Оставив онемевшую от удивления Клайти, Эгон пересек холл и поднялся на трибуну. Зал мгновенно смолк.

— Я постараюсь говорить как можно более кратко, несмотря на то, что мое сообщение будет касаться вещей такой важности, которых вы, может быть, никогда ранее и не слышали, — начал Тамм. — Суть моего сообщения заключается в следующем: отныне Консервация Кадвола регулируется новой Хартией. Новая Хартия основана на старой, но гораздо более определенна и менее двусмысленна. С ее копиями вы можете ознакомиться на столиках в холле.

Как и почему все это произошло? История сложная, долгая, и потому останавливаться на ней сейчас я не буду.

Скажу только вот что: новая Хартия предполагает ряд изменений. Станция Араминта расширяется до площади в пятьсот квадратных миль, ее постоянное население тоже отчасти будет увеличено, но все же ограничено членами Новой Консервации, которые сменят старое Общество натуралистов. Административный аппарат тоже будет расширен и реорганизован, но шесть бюро остаются, равно, как и их функции.

Настоящее население Штромы и Араминты вольно присоединиться к Новой Консервации при условиях полного принятия новых требований. Требования таковы: во-первых, соблюдать положения новой Хартии, во-вторых, переместиться на проживание на Араминту. Разумеется, поначалу возникнут некие неудобства, но со временем каждая семья получит в частное владение дом и землю. Новая Хартия предусматривает, что на Кадволе больше нигде и никогда не будет постоянного человеческого населения, кроме как на Станции Араминта. Несмотря на привычки и удачное расположение, Штрома должна быть оставлена.

Эгон закончил речь и приготовился к вопросам, которые действительно посыпались шквалом. Первым последовал едва ли не панический крик розовощекого молодого человека, уже терзавшего Тамма в таверне:

— А как же йипы?! Вы, что, намерены просто утопить бедняг в море, дабы покончить с их ничего не значащими для вас несчастными жизнями?

— Да, жизнь йипов воистину ужасна, — согласился Тамм. — И мы им поможем. Не жертвуя при этом Консервацией.

— Вы насильно оторвете их от родных домов, увезете на кораблях, как скот?!

— Мы переселим йипов в новые жилища со всем возможным уважением.

— И еще вопрос: предположим, кто-то из нас все-таки останется на Штроме. Вы что, нас тоже будете выгонять силой?

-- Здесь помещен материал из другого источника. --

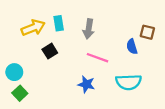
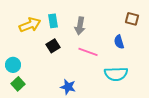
brown square: (147, 32) -> (132, 19), moved
black square: (50, 51) -> (53, 46), moved
blue star: (86, 84) -> (68, 87), moved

— Возможно, нет. Эту перспективу мы еще не обсуждали подробно. В принципе Штрома должна быть эвакуирована в течение года, но допускаю, что процесс этот затянется или, наоборот, сократится. Причем, по многим причинам.

4

В гостиной старого дома Уэйнесс с друзьями какое-то время молча слушала сообщение и ответы Эгона. Потом экран погас и в комнате повисла нехорошая тишина.

— Я совершенно сбит с толку и не знаю даже с чего начать, — проговорил, наконец, Айвор и встал. — Пойду-ка, пожалуй, домой.

И он ушел. Остальные практически сразу последовали его примеру, оставив Уэйнесс одну. Девушка постояла немного, задумчиво глядя в огонь, потом потушила камин и отправилась в зал Совета. Там она нашла Глауена, выслушивающего возмущения престарелой дамы Кабб, которая никоим образом не хотела покидать старое фамильное гнездо с темно-синим фронтоном, где прожила всю свою долгую и счастливую жизнь. Отвечая, Глауен всячески пытался совместить симпатию к старухе с необходимостью перемен. Но было ясно, что исторические процессы мадам Кабб не волнуют, и она хочет лишь умереть на собственной постели в покое и мире.